The Mudcat Café TM
Thread #119234   Message #2587311
Posted By: Stu
12-Mar-09 - 02:07 PM
Thread Name: BS: True IRA ?? Who are they ?
Subject: RE: BS: True IRA ?? Who are they ?
"We as a people have lived through the conflict"

In a way everyone on our Islands have lived through this conflict. I can remember the terror caused by the bombs in Birmingham when people were really scared, and the Manchester bomb which had such a profound effect on the city, to this day it's impossible to escape it's consequences. Of course our perspectives are different as I've no idea what it's like to live under occupation, but I know how shit scared people become when bombs go off in shopping precincts and pubs.

"Why do you, as someone from another country try to rewrite history."

Ignorance.
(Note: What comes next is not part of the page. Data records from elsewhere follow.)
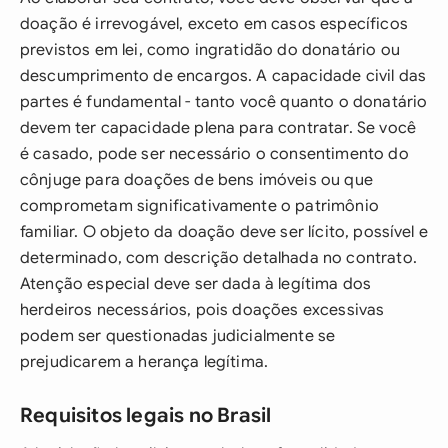
doação é irrevogável, exceto em casos específicos
previstos em lei, como ingratidão do donatário ou
descumprimento de encargos. A capacidade civil das
partes é fundamental - tanto você quanto o donatário
devem ter capacidade plena para contratar. Se você
é casado, pode ser necessário o consentimento do
cônjuge para doações de bens imóveis ou que
comprometam significativamente o patrimônio
familiar. O objeto da doação deve ser lícito, possível e
determinado, com descrição detalhada no contrato.
Atenção especial deve ser dada à legítima dos
herdeiros necessários, pois doações excessivas
podem ser questionadas judicialmente se
prejudicarem a herança legítima.
Requisitos legais no Brasil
Because no-one in the UK is taught what really has happened in Ireland under British occupation. People do not have a clue about the subject, only what they read in the press and see on the TV (and this is still appalling biased - BBC breakfast the other day featured an interview with Tim Collins, retired Colonel who is famous for his inspirational speech in which Collins' hatred of Republicans involved in the peace process was aired and went utterly unchallenged by the interviewer).

No-one is taught the history of the fight to establish Irish independence or the reasons for partition or any other aspect of the history of the struggle that might place the Troubles into any sort of context. The whole issue of the behaviour of the British Empire in countries it occupied is simply not discussed, end of story. Amritsar and Croke Park? No-one's ever heard of them and they probably couldn't tell you where they were. I'm reading a book on the English Civil War at the moment (which has an obvious bearing on the subject) and even that's not taught in schools as far as I'm aware (it wasn't when I at school anyway, all those years ago). In Britain we don't even know our own history let alone anyone else's.

I picked up a copy of Saoirse? at Claddagh in Dublin recently - this should be shown in every school in the country as a start. It would be good if we could all see the other point of view.

It's only a matter of time before a united Ireland, let's just hope we can get there without the thugs and men of violence on all sides wrecking the whole process.